The received wisdom for standing behind a failed policy was simple.  Candidates were told they could not win office, nationally or locally in Florida, without carrying the Cuban American community, because it was resolutely opposed to normalizing relations with Cuba’s government.

That is why we suggest paying close attention to the data released this year, this week, and next Tuesday.

In February, the Atlantic Council released a comprehensive survey that found substantial support nationally for normalizing relations with Cuba (56% to 35%) but even greater support in Florida for re-engaging.  Floridians supported normalizing relations by a 63% to 30% margin, and approved of eliminating all restrictions on travel by 67% to 29%.

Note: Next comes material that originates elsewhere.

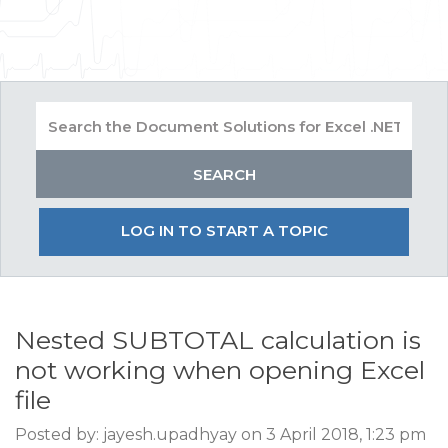
LOG IN TO START A TOPIC
Nested SUBTOTAL calculation is
not working when opening Excel
file
Posted by: jayesh.upadhyay on 3 April 2018, 1:23 pm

Public Policy Polling, which conducted a Florida survey this month, recorded 53% of Floridians, including 64% of independents and 57% of Democrats, supporting an end to the embargo with only 22% of respondents in support of maintaining the embargo.

But the bigger news came in a Miami Herald poll, which tested voter preferences in Miami-Dade County for Florida’s upcoming Governor’s race.  As we previously reported, former Governor Charlie Crist astounded observers when he called for ending the embargo and announced plans to visit Cuba in the midst of his campaign against the incumbent Governor Rick Scott.

Crist’s announcements have had no effect on the state’s most feared voters.  Despite losing the county’s Hispanic vote, the Herald reports that Crist leads Governor Scott by a 47%-35% margin; sustained by 84% support among African-American voters, 58% support among “White Anglo” voters, and a 49% to 49% split among voters of Cuban descent born in the U.S.  More telling, 67% of all respondents said that Crist’s Cuba position had no impact on their vote.

Given the link between public opinion in Florida and public policy on Cuba in Washington, these results are really important.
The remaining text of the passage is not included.